Other specs include two 90Hz 2,560 x 1,440 display panels (custom made by Samsung) with a 120-degree field of view. There's also 3D-tracking technology thanks to Intel's RealSense cameras and Leap Motion's hand tracking sensors. It also has a unique technology that lets GameFace download content up to 100 times faster than traditional downloading methods, which Ed Mason, GameFace's CEO and Founder, says enables instant gratification VR content with zero latency.

"Everything is cloud delivered but locally rendered for a latency free VR cloud gaming experience," says Mason. It even has a built-in fan that promises to keep things nice and cool during operation.

GameFace partnered with Valve to support SteamVR. The EP1 is thus completely compatible with Valve's Lighthouse room-scale, sub-millimeter positional tracking. Indeed, if you take a look at the front faceplate, it has the same pockmark array of sensors of the Vive, and it's compatible with HTC's Lighthouse base stations and with the Vive wand.

This makes the GameFace headset the first ever standalone headset with Lighthouse positional tracking in an Android environment. That means that If a developer already has an app on Daydream, they can use Gameface's SDK to make it compatible with the more advanced tracking technology, allowing them to have Daydream apps that utilize the same kind of Lighthouse capabilities as more advanced Valve hardware. It promises to make Daydream games way more immersive.

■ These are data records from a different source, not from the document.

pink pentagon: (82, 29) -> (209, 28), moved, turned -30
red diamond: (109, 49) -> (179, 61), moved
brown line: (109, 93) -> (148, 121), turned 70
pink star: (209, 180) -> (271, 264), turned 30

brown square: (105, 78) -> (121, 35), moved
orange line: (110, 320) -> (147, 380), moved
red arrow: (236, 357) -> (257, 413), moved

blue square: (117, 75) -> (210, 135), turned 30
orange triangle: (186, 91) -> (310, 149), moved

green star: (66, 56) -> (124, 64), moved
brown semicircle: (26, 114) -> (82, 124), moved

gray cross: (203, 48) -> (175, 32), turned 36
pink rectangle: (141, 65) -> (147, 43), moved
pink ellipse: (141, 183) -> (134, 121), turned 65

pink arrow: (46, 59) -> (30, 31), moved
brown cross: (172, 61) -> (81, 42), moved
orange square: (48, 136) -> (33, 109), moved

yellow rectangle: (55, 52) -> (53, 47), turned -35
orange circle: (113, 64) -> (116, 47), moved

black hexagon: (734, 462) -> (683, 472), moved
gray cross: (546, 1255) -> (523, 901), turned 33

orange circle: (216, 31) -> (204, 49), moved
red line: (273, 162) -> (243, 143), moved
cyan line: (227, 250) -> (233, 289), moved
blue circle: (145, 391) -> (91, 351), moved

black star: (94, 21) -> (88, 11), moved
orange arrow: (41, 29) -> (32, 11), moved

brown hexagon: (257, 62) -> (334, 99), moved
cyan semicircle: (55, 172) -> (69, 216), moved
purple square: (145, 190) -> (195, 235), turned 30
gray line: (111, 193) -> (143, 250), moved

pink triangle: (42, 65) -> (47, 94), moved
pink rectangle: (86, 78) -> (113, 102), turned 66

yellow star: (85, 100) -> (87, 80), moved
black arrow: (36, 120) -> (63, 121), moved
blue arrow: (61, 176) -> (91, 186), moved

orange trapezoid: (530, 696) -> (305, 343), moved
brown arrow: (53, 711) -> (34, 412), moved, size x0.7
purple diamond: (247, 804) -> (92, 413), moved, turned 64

The addition of positional tracking makes the GameFace compatible with controllers that have six degrees of freedom (this is when controllers are actually trackable objects in the space, which allows for greater immersion). Mason says that the final version of the headset will ship with a single Lighthouse base station, mostly for ease of setup, and also because it does not need more than just the one.